Не каждый выдержал бы эту пытку "на пути из небытия" - для этого нужно быть Далом. Но и вообще исходящие из кладки Денницы отличаются сильной волей к жизни, иначе "конкурирующие собратья" подменяют их ещё на ранних стадиях.)
Марина вспоминает
Когда разведчик вскоре после оживления попросил Марину прокомментировать воспоминания Сантала и выкладки Шеола, она сперва категорически отрицала, что пыталась избавиться от ребёнка, возмущалась - мол, я же мечтала о нём, что за бредовые обвинения!
(Аст: а, известное дело - стерх память унёс!)
Уже потом, по ходу новой жизни, вгрузилась в воспоминания юности и стала постепенно соглашаться: да, действительно, ей было тогда очень плохо, она не могла жить с воспоминаниями об этой гостинице и вообще о последних месяцах, когда она кружила вокруг Аспида, поэтому решилась на суицид.
Но её, как она теперь вспомнила, клинило на мысли: вот будет она лежать в могиле, а ребёнок в её чреве останется живой и будет развиваться, так что родится в гробу - и либо превратится во что-то чудовищное типа сушика и выползет на погибель миру, либо умрёт в чудовищных муках. Поэтому надо сперва его с гарантией убить, а потом уже и себя можно, со спокойной душой.
(Шеол: мои результаты сканирования не противоречат этой версии: скорее всего, было две попытки суицида как минимум, и между ними - несколько попыток аборта разными способами. )
Стала вспоминать, чем же всё кончилось - и вспомнила свой вещий сон, в котором некая "Вознесённая Госпожа", чьё имя Златомара вербализует как "Золотое Море" (ассоциируя со своим) сказала ей: ещё одного своего младенца убьёшь - отступлюсь от тебя, так и знай, ну сколько можно! Марина связывает этот образ с Медианой-Сердцем Страны, поскольку считает себя состоящей под покровительством этого легендарного города.
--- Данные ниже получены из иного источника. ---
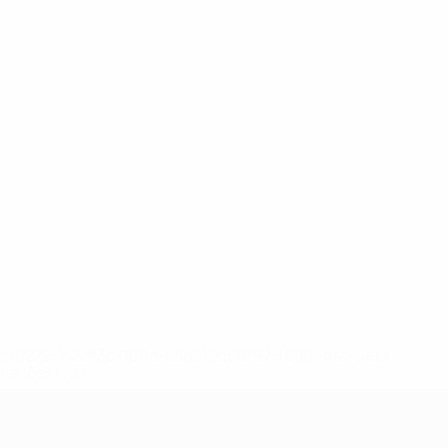
ews/0272-148df3b7106d-c8b619c60f97-1000--fifa-uefa-
rmações</a>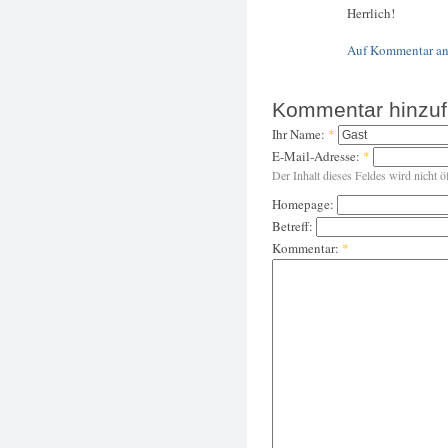
Herrlich!
Auf Kommentar an
Kommentar hinzu
Ihr Name:
*
E-Mail-Adresse:
*
Der Inhalt dieses Feldes wird nicht ö
Homepage:
Betreff:
Kommentar:
*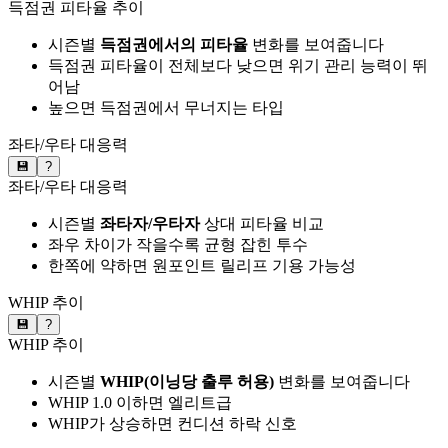
득점권 피타율 추이
시즌별
득점권에서의 피타율
변화를 보여줍니다
득점권 피타율이 전체보다 낮으면 위기 관리 능력이 뛰
어남
높으면 득점권에서 무너지는 타입
좌타/우타 대응력
💾
?
좌타/우타 대응력
시즌별
좌타자/우타자
상대 피타율 비교
좌우 차이가 작을수록 균형 잡힌 투수
한쪽에 약하면 원포인트 릴리프 기용 가능성
WHIP 추이
💾
?
WHIP 추이
시즌별
WHIP(이닝당 출루 허용)
변화를 보여줍니다
WHIP 1.0 이하면 엘리트급
WHIP가 상승하면 컨디션 하락 신호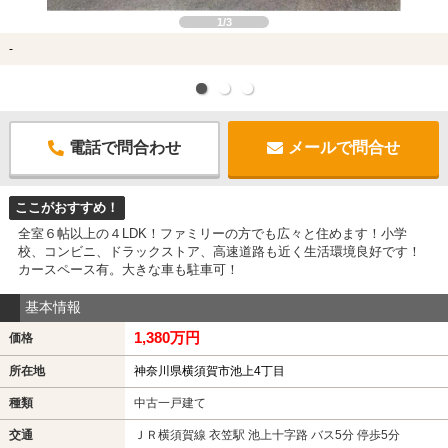
1/3
-
電話で問合わせ
メールで問合せ
ここがおすすめ！
全室６帖以上の４LDK！ファミリーの方でも広々と住めます！小学
校、コンビニ、ドラックストア、高速道路も近く生活環境良好です！
カースペース有。大きな車も駐車可！
基本情報
1,380万円
価格
所在地
神奈川県横須賀市池上4丁目
種類
中古一戸建て
交通
ＪＲ横須賀線 衣笠駅 池上十字路 バス5分 停歩5分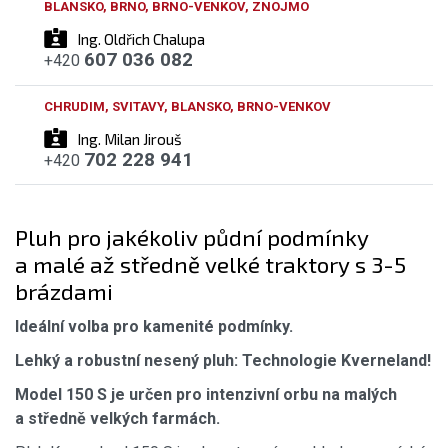
BLANSKO, BRNO, BRNO-VENKOV, ZNOJMO
Ing. Oldřich Chalupa
607 036 082
+420
CHRUDIM, SVITAVY, BLANSKO, BRNO-VENKOV
Ing. Milan Jirouš
702 228 941
+420
Pluh pro jakékoliv půdní podmínky
a malé až středně velké traktory s 3-5
brázdami
Ideální volba pro kamenité podmínky.
Lehký a robustní nesený pluh: Technologie Kverneland!
Model 150 S je určen pro intenzivní orbu na malých
a středně velkých farmách.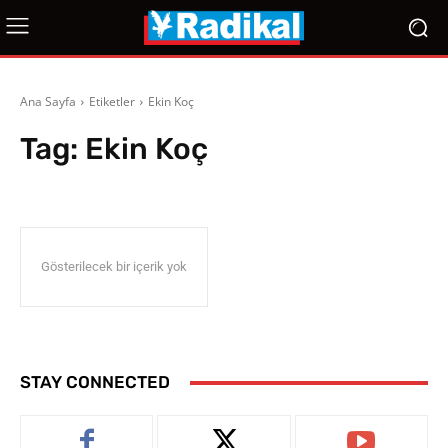
Ana Sayfa
Etiketler
Ekin Koç
Tag:
Ekin Koç
Gösterilecek bir içerik yok
STAY CONNECTED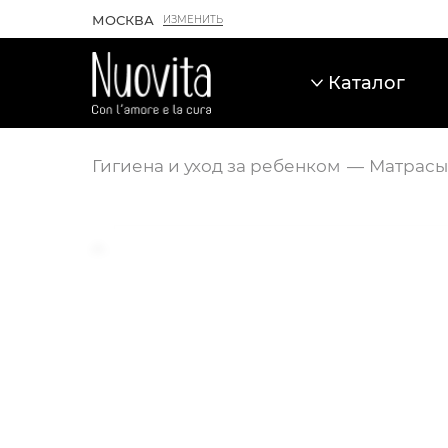
МОСКВА
ИЗМЕНИТЬ
Каталог
Гигиена и уход за ребенком
Матрасы
Карточка товара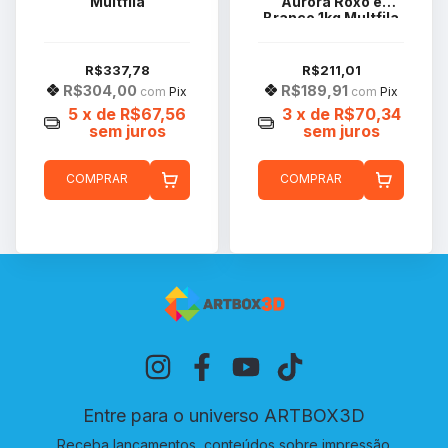
Multfila
Aurora Roxo e
Branco 1kg Multfila
R$337,78
R$211,01
R$304,00
R$189,91
com
Pix
com
Pix
5
x de
R$67,56
3
x de
R$70,34
sem juros
sem juros
COMPRAR
COMPRAR
Entre para o universo ARTBOX3D
Receba lançamentos, conteúdos sobre impressão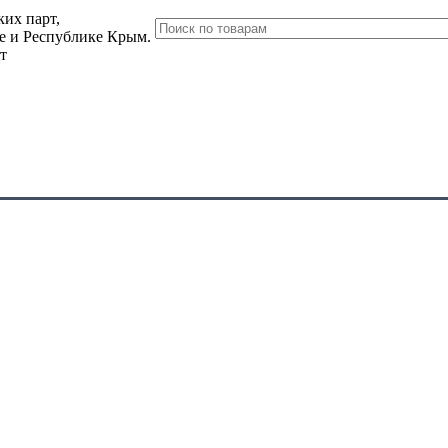
их парт,
ле и Республике Крым.
т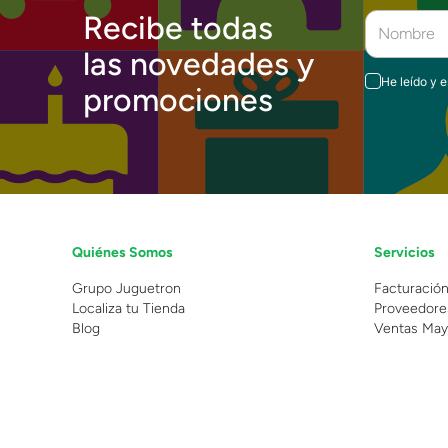
Recibe todas
las novedades y
He leído y 
promociones
Quiénes Somos
Servicios
Grupo Juguetron
Facturació
Localiza tu Tienda
Proveedore
Blog
Ventas May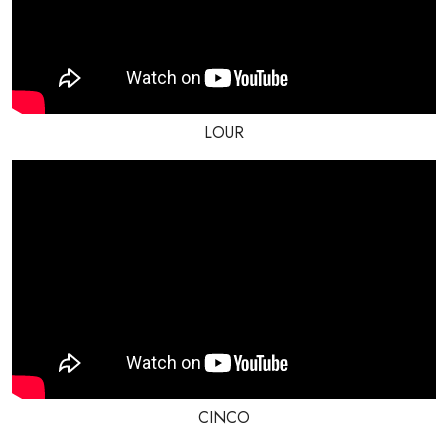
LOUR
CINCO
После видения Марина уже не решалась вредить ребёнку. Но зато и насчёт себя внезапно ощутила прилив уверенности и радости - в том смысле, что вообще жизнь не кончена, раз к ней лично обращаются высокие силы и дают понять, что до сих пор не отступились. Уже с лёгким сердцем и очень благополучно родила Сантала: назвала так в честь сандала, священного дерева памяти - и чтобы сделать приятное Сердцу Страны, и в знак того, что больше не хочет забыть про свою любовь.
Замуж за Геру однако не вышла: сперва была во власти воспоминаний детства и мистических переживаний, потом с новорожденным стало не до того. А потом Аспид опять объявился - и Марина, воспрянув, начала искать встречи с ним, не теряя надежды всё-таки добить свой проект и стать княгиней на Западе.
Что говорит Гера
Гера всё это время был при любимой, ухаживал за ней больной, ужасался, что оказался её сообщником в деле (и этих имплантаций и этого романа), от которого она чуть не умерла. Он как-то не ожидал, что его принцесса может оказаться настолько безрассудной, он привык думать, что она знает, что делает - по крайней мере, что свою-то пользу она понимает.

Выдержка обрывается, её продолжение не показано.